By Catherine Conner
Currently, most of the entertainment world is focusing on books adapted to movies with up-and-coming attractions like “Twilight” this winter and Alan Moore’s “The Watchmen” next spring. After the final installment of books in the “Harry Potter” line in July 2007, fans are anxiously anticipating the release of the sixth and seventh films. This leaves everyone looking towards the children’s and teen’s sections of bookstores for “the next big hit” to follow the success of Potter and “Twilight”.
One such author of children and adult fantasy, Neil Gaiman, recently published his newest work, “The Graveyard Book” to sit alongside his other works, “Stardust” and “American Gods”. For those of you who are not familiar with Gaiman, he wrote the book and comic book versions of the movie “Stardust” featuring Ben Barnes as the love-struck Tristan Thorn who travels to Faerie to retrieve a fallen star (Claire Danes) to win the heart of the snobbish Victoria (Sienna Miller.)
Gaiman’s “Graveyard Book” tells an entirely different tale that borders on similarity to Kipling’s “The Jungle Book”. In the beginning of the novel, a man named Jack murders a little boy’s family when he is just a toddler. Miraculously, the boy escapes to find himself in a graveyard, where he captures the attention of the ghosts who inhabit the graveyard. After much debate, the ghosts decide to let the Owens kindly family of ghosts raise the toddler, whom they affectionately name Nobody. The vampire Silas also appoints himself the guardian of Nobody as he is the only one who can leave the graveyard and retrieve food. The other ghosts must remain by their graves and are not concerned with things like eating.
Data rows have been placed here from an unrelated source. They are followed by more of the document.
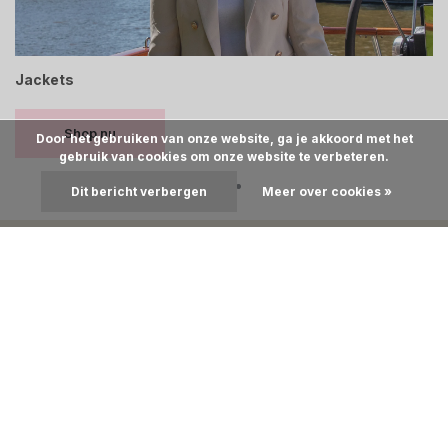
Shoes
D
Shop nu
Door het gebruiken van onze website, ga je akkoord met het
gebruik van cookies om onze website te verbeteren.
Dit bericht verbergen
Meer over cookies »
Over Livia Lune
Bij LiviaLune shop jij de laatste fashion trends, perfecte basics en
mooie accessoires om je outfit helemaal compleet te maken. Elke
ochtend stijlvol de deur uit en dat voor een leuke prijs! Houd onze
socials en webshop in de gaten voor de laatste deals.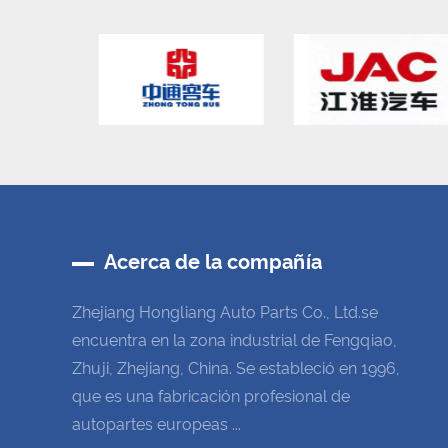
Acerca de la compañía
Zhejiang Hongliang Auto Parts Co., Ltd.se
encuentra en la zona industrial de Fengqiao,
Zhuji, Zhejiang, China. Se estableció en 1996,
que es una fabricación profesional de
autopartes europeas ...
The story follows Nobody from baby to adolescent childhood with the looming fact that Jack still has not given up his hunt of the boy.
While the premise of the tale is not a new one, it is certainly a different spin on the traditional “raised by the other” motif. When reading Gaiman you can definitely count on his ability to tell a story in his own way with plenty of humor to round it out. That being said, “The Graveyard Book” is surprisingly funny. For example, when Silas the vampire must fetch Nobody’s first meal, he retrieves a banana. Mrs. Owens the ghost is so old that she cannot believe that a banana is real or that it is edible, despite the fact that Nobody clearly eats it in front of her.
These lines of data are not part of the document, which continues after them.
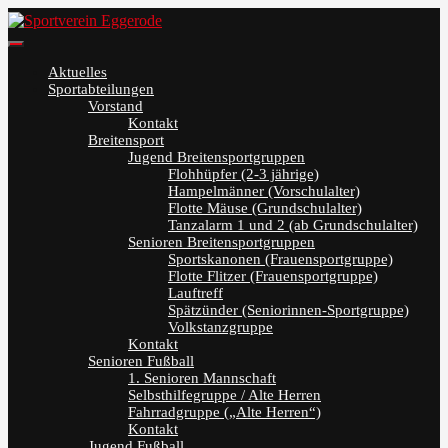
Skip
to
Sportverein Eggerode
content
Aktuelles
Sportabteilungen
Vorstand
Kontakt
Breitensport
Jugend Breitensportgruppen
Flohhüpfer (2-3 jährige)
Hampelmänner (Vorschulalter)
Flotte Mäuse (Grundschulalter)
Tanzalarm 1 und 2 (ab Grundschulalter)
Senioren Breitensportgruppen
Sportskanonen (Frauensportgruppe)
Flotte Flitzer (Frauensportgruppe)
Lauftreff
Spätzünder (Seniorinnen-Sportgruppe)
Volkstanzgruppe
Kontakt
Senioren Fußball
1. Senioren Mannschaft
Selbsthilfegruppe / Alte Herren
Fahrradgruppe („Alte Herren“)
Kontakt
Jugend Fußball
Another interesting thing to note about Gaiman is that he takes an intense interest in his fans. For “The Graveyard Book,” he traveled to different cities on a book tour this October. While this is not out of the ordinary, Gaiman decided to take a video of himself reading the entire book, with one chapter per city. He then posted it on his daily blog, where he writes about his life and answers questions from fans, so that anyone could read the book without buying it.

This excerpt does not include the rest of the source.